**Exercise aim:**
Your answer must consist of exactly the lines below, starting with the line with "Image resolution: width=1496, height=897." and going on through the line with "Доска объявлений (1102, 428)", and nothing else.

═══

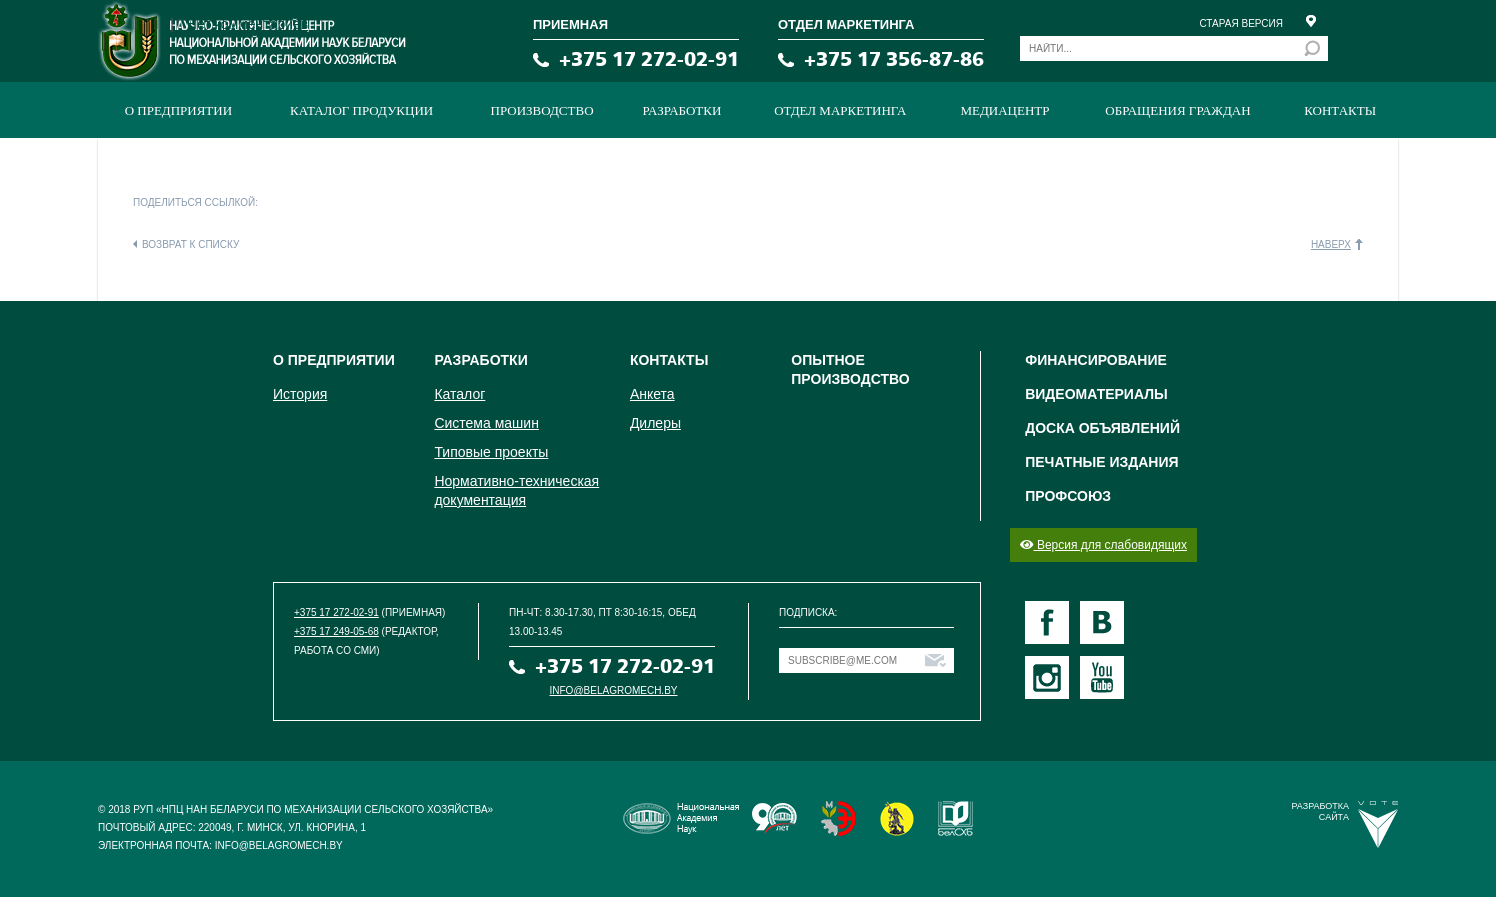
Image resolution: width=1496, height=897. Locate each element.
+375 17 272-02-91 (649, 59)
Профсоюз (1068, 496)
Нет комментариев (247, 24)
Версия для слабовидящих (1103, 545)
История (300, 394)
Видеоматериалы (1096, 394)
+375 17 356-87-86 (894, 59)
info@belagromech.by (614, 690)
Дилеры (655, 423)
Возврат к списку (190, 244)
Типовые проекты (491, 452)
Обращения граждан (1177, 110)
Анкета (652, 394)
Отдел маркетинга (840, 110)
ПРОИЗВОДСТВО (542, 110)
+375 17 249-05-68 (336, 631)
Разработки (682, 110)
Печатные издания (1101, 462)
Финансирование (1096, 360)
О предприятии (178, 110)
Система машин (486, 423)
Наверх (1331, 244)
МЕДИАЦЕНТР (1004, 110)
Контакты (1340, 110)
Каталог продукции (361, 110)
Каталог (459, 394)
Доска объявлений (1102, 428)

═══

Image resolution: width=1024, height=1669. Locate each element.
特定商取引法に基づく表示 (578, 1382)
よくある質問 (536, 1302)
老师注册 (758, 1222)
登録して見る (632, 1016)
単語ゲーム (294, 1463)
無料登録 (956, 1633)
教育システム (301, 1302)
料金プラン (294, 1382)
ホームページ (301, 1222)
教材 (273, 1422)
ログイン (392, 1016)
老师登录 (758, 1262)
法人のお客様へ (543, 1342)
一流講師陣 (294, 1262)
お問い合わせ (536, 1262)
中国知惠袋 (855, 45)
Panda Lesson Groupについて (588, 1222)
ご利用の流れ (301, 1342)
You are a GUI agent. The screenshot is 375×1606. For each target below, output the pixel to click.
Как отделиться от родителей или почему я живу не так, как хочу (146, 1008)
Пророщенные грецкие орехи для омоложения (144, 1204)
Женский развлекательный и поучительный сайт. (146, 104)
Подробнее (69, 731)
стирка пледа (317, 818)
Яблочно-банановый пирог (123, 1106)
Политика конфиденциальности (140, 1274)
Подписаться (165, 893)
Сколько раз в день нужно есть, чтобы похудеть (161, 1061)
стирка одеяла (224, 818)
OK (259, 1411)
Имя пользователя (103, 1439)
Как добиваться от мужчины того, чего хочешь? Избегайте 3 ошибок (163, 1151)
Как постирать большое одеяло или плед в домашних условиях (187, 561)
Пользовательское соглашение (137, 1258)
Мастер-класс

═══

**Answer space:**
Image resolution: width=1496, height=897. Locate each element.
+375 17 272-02-91 (649, 59)
Профсоюз (1068, 496)
Нет комментариев (247, 24)
Версия для слабовидящих (1103, 545)
История (300, 394)
Видеоматериалы (1096, 394)
+375 17 356-87-86 (894, 59)
info@belagromech.by (614, 690)
Дилеры (655, 423)
Возврат к списку (190, 244)
Типовые проекты (491, 452)
Обращения граждан (1177, 110)
Анкета (652, 394)
Отдел маркетинга (840, 110)
ПРОИЗВОДСТВО (542, 110)
+375 17 249-05-68 (336, 631)
Разработки (682, 110)
Печатные издания (1101, 462)
Финансирование (1096, 360)
О предприятии (178, 110)
Система машин (486, 423)
Наверх (1331, 244)
МЕДИАЦЕНТР (1004, 110)
Контакты (1340, 110)
Каталог продукции (361, 110)
Каталог (459, 394)
Доска объявлений (1102, 428)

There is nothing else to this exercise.